Pop Smoke Made Brooklyn Sound Like the Center of the Rap Universe

Culture

Brooklyn drill generally, and Pop Smoke’s music in particular, follows a now-typical pattern for regional rap subgenres, growing and splintered off from their source material. See the way Los Angeles G-funk was repurposed by rappers in Texas, the way up-tempo bounces from the Bay Area were meshed with Detroit’s electronic music traditions when they reached that city, or the way production styles from Atlanta and Baton Rouge have recently circled back around to L.A. Styles associated with far-off places are reimagined, blended with local musical traditions and studded with new slang and perspective.

Until Pop Smoke, this was the case basically everywhere but New York. Hip-hop’s birthplace has been a proud exporter of rap styles since the ‘70s––and the subject of much hand-wringing and concern trolling when other locales seem to be driving the genre forward. When Harlem’s own A$AP Rocky made national waves by borrowing sounds from Memphis and Houston, some critics and boosters hailed a new era of post-regionalism. But Rocky did not represent a new style of rap adapted for New York City: he proved to be an omnivore, hopping from trend to trend too quickly for any of them to codify. Pop Smoke, by contrast, might have become the city’s first mainstream star who was primarily an importer of sound, turning a style from Chicago into something unique to the neighborhood that raised him.
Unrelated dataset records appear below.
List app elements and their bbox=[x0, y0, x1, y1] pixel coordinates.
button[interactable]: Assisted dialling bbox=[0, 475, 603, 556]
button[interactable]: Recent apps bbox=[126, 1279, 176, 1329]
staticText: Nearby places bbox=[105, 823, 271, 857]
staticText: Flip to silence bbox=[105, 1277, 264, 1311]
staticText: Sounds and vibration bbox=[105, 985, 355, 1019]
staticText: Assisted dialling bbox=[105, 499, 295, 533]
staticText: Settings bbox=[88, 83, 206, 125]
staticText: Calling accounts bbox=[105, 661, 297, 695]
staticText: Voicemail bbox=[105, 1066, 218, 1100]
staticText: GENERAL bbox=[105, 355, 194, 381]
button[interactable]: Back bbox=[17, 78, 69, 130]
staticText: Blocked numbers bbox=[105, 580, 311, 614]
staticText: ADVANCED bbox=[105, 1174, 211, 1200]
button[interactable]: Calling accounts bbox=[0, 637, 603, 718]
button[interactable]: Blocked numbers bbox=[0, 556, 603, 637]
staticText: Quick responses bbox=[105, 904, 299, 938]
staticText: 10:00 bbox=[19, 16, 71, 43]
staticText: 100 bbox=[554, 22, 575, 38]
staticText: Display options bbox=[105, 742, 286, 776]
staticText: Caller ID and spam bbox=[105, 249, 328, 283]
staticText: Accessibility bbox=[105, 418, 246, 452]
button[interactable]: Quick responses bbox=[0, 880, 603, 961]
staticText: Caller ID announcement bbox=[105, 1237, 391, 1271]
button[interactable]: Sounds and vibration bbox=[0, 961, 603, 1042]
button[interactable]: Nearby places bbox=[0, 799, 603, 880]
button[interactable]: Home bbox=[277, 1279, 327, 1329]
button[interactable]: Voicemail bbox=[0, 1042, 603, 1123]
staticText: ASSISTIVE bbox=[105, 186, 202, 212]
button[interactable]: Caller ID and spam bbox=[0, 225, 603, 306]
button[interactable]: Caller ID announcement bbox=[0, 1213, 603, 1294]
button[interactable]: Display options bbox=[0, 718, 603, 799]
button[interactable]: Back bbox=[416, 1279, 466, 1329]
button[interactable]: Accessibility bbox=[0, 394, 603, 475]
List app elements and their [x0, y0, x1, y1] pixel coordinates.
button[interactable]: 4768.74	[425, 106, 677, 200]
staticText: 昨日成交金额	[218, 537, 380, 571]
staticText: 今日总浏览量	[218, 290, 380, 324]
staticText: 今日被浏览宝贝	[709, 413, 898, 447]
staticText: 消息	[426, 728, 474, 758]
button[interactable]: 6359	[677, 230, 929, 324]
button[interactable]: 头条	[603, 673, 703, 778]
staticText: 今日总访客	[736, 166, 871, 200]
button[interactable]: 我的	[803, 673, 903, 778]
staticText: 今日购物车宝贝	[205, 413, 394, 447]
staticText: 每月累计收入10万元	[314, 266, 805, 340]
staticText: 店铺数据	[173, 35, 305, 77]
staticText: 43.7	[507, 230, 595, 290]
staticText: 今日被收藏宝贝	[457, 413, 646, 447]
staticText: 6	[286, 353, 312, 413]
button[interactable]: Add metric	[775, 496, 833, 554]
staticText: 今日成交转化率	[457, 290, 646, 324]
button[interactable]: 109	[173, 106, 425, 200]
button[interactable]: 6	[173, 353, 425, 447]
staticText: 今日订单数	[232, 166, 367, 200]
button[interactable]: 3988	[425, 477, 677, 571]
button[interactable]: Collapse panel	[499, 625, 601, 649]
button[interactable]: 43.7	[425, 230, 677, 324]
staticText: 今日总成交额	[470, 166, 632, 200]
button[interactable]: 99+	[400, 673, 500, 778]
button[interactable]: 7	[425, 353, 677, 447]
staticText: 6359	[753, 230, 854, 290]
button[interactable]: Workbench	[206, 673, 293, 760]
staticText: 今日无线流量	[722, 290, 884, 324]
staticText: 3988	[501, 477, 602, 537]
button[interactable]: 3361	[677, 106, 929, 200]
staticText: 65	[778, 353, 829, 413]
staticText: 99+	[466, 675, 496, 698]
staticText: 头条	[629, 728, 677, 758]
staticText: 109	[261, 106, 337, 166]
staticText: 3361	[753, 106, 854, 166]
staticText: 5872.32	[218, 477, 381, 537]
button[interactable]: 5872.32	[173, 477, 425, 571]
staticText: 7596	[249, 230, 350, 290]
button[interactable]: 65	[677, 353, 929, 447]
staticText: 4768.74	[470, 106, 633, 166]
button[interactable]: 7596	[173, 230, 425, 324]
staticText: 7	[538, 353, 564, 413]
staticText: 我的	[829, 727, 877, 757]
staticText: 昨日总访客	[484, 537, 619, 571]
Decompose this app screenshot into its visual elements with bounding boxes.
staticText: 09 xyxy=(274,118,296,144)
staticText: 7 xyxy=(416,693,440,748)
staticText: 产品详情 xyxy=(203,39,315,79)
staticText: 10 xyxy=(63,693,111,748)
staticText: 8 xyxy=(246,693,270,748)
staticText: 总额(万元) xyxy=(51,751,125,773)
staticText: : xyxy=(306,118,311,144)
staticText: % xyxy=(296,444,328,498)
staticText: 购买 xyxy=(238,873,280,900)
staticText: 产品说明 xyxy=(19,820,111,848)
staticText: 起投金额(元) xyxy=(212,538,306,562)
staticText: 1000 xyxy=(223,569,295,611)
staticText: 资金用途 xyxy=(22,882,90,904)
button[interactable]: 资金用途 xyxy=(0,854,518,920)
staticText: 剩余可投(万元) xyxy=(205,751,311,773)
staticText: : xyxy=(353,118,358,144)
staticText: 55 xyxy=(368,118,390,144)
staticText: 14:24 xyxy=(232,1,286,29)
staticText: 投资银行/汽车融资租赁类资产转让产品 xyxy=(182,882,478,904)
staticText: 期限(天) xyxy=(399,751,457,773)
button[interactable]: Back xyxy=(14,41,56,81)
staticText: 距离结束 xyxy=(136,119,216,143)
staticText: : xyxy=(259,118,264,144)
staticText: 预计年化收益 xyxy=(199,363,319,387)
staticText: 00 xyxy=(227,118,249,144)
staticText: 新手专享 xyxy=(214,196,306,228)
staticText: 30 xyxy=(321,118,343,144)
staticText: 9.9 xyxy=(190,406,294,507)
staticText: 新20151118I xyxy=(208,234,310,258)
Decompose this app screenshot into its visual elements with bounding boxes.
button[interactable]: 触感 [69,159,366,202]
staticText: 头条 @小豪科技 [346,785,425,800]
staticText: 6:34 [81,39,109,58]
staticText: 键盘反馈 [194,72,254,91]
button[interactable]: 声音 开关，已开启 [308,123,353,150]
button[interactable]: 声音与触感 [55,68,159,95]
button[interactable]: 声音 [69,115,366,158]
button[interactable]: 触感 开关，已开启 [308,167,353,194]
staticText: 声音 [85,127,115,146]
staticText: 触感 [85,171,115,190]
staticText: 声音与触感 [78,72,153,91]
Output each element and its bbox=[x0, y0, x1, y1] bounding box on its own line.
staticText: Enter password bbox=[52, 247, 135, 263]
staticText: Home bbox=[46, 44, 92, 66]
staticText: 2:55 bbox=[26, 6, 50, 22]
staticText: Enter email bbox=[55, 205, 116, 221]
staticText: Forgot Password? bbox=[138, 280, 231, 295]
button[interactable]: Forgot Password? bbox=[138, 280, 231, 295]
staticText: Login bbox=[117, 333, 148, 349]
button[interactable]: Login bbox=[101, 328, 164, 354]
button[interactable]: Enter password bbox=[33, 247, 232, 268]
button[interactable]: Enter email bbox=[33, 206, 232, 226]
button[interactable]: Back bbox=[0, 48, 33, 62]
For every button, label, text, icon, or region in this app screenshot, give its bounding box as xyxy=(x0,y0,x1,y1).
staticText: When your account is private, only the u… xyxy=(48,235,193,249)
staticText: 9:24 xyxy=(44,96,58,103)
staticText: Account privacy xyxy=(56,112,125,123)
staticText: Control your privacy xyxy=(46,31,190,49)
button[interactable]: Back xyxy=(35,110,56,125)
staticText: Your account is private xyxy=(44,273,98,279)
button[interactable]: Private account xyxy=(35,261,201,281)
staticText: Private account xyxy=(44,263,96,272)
It began with the voice. A Pop Smoke song is instantly recognizable for that baritone, like that of a crooner who smoked ten thousand cigarettes. On Shoot for the Stars it remains unmistakable, though its effect is often dulled, especially when his vocals are laid over beats that don’t suit him. “Gangstas,” for example, could have been pulled from any mid-period G-Unit album, with a staid piano line that gestures at menace but can’t summon the energy required to sell it, while “Yea Yea” imagines Pop Smoke as one of the innumerable, interchangeable rappers who fill out drive-time radio programming. This makes it all the more rewarding when his posthumous verses are given the nervous, punishing sounds he worked so well on: the closing song, “Tunnel Vision,” and “Make It Rain”—which features an excellent jail-phone verse from Rowdy Rebel—stomp as hard as the best Pop songs do.

The aforementioned 50 Cent hangs like a specter over the album, which he helped executive produce. When he began recording songs for his debut album in the late ‘90s––an album Columbia later shelved, after his mentor, Jam Master Jay, was murdered and after 50 was shot nine times––he was strictly a rapper’s rapper, packing dense, overlong verses into every other song. But the boot camp he went through with JMJ and the then-buzzing producers the Trackmasters taught him to incorporate the kinds of melodies and sneakily-written hooks that could embed him on radio and in video rotation; by the time he had recovered from the shooting, 50 was Trojan-horsing massive choruses onto beat-jacking mixtapes. If there is one surprising revelation on Pop Smoke’s Stars, it’s the three-track suite of softer love songs that come toward the album’s end. “What You Know Bout Love,” in particular, suggests that Pop might have had a few “21 Questions”’ up his sleeve—songs that were irreducible statements of his borough’s style and identity, but formatted and poppy enough for mass consumption.